例えば、防衛庁と企業との間の技術文書や図面の交換、その交換や蓄積の基盤となる共通インフラの検討、運用現場の活用など防衛庁と企業が協力して検討が進められている。

また、航空機CALSプロジェクトなど防衛庁と関係が深い実証実験プロジェクトと連携を取りながら、防衛庁CALSの実現にむけてプロジェクトを推進しているところである。

 

?@CALSの検討経緯

防衛庁のCALSの検討は、平成5年1月、JEIDA(日本電子工業振興会)における技術検討会に参加したことから始まった。翌平成6年5月には、技術研究本部において技術情報電子化研究会を設置し、平成7年2月には、調達実施本部において調達関連文書の電子化に関する検討を開始した。
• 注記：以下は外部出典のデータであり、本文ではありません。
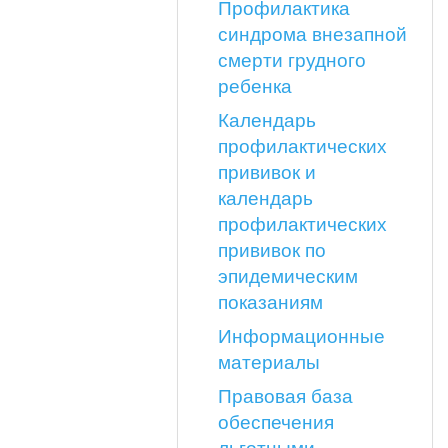
Профилактика
синдрома внезапной
смерти грудного
ребенка
Календарь
профилактических
прививок и
календарь
профилактических
прививок по
эпидемическим
показаниям
Информационные
материалы
Правовая база
обеспечения
льготными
また、平成7年5月には、装備局内にCALS委員会を設置、そして、現在は平成8年5月に、取得改革委員会を設置し、その委員会の下部組織のCALS作業部会を設置し、陸・海・空幕僚監部、技術研究本部、調達実施本部等と連携を取りながらCALSを推進している。

 

?ACALS推進の現状

取得改革委員会のCALS作業部会では、3つの取り組みでCALSを推進している。

 

●電子化のための標準化の推進

標準化の推進では、技術文書の電子化に向けた規格等の採用方針を策定し、文書や図面などの情報の電子化時の採用規格、データ交換時の媒体の規定、SGML(Standard Generalized Markup Language)採用時のDTD(Document Type Definition)の規定、そして規格等の採用方針の維持管理の規定などを行っている。

●電子化の試行等

電子化の試行では、装備品ライフサイクルに関連する部門において連携を取りながら検討を実施し、成果の共有を行っている。